Limitations & Future Work

  • Dependence on frozen video backbones (EgoVLP/InternVideo); if the distilled clip features are of poor quality, hierarchical modeling cannot fully compensate.
  • The AMP stride \(s\) is a fixed hyperparameter; different temporal scales of queries may require adaptive strides.
  • Mamba's unidirectional causal structure requires compensation via bidirectional Hydra, which increases complexity—whether a more native bidirectional SSM design exists remains to be explored.
  • Inference speed is not discussed in detail—though theoretically linear, the actual speed of interleaved, bidirectional scanning across multiple layers needs verification.
  • Sensitivity analysis for the temperature \(\tau\) and negative sample selection strategies in the contrastive losses is insufficient.

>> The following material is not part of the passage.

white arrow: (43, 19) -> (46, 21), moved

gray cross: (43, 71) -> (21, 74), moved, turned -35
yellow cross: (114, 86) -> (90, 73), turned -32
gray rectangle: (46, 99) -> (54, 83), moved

  • vs ActionFormer: ActionFormer introduced temporal feature pyramids but built them via stride pooling—which is lossy. HieraMamba replaces pooling with Mamba scanning for content-aware compression.
  • vs SnAG / DeCafNet / OSGNet: These recent strong baselines still rely on uniform downsampling for multi-scale construction. HieraMamba proves that learned token compression can outperform these methods.

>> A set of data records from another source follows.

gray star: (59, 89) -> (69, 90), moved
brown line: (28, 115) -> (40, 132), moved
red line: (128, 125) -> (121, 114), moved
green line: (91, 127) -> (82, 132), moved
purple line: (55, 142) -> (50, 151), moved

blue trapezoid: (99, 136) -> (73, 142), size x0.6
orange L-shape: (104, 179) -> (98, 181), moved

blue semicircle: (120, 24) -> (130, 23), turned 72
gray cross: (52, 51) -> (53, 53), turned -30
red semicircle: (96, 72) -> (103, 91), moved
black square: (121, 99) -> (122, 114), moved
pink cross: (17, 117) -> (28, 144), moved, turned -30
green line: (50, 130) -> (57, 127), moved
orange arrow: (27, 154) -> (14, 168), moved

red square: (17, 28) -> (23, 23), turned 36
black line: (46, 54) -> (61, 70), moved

  • vs CONE / RGNet: These sliding window methods suffer from window boundary discontinuities. HieraMamba uses Mamba's global state to avoid this issue.
  • This work suggests a direction: SSMs can serve not just as efficient alternatives to Transformers, but also as tools for learning hierarchical compression.

Rating

  • Novelty: ⭐⭐⭐⭐ The interleaved scanning design of the AMP module and the dual contrastive losses show clear innovation.
  • Experimental Thoroughness: ⭐⭐⭐⭐ SOTA on three benchmarks with systematic characteristic comparisons.
  • Writing Quality: ⭐⭐⭐⭐⭐ Clear motivation, clever table design, and intuitive illustrations.
  • Value: ⭐⭐⭐⭐ Provides a clear paradigm for long-video temporal grounding—linear complexity + hierarchical content compression.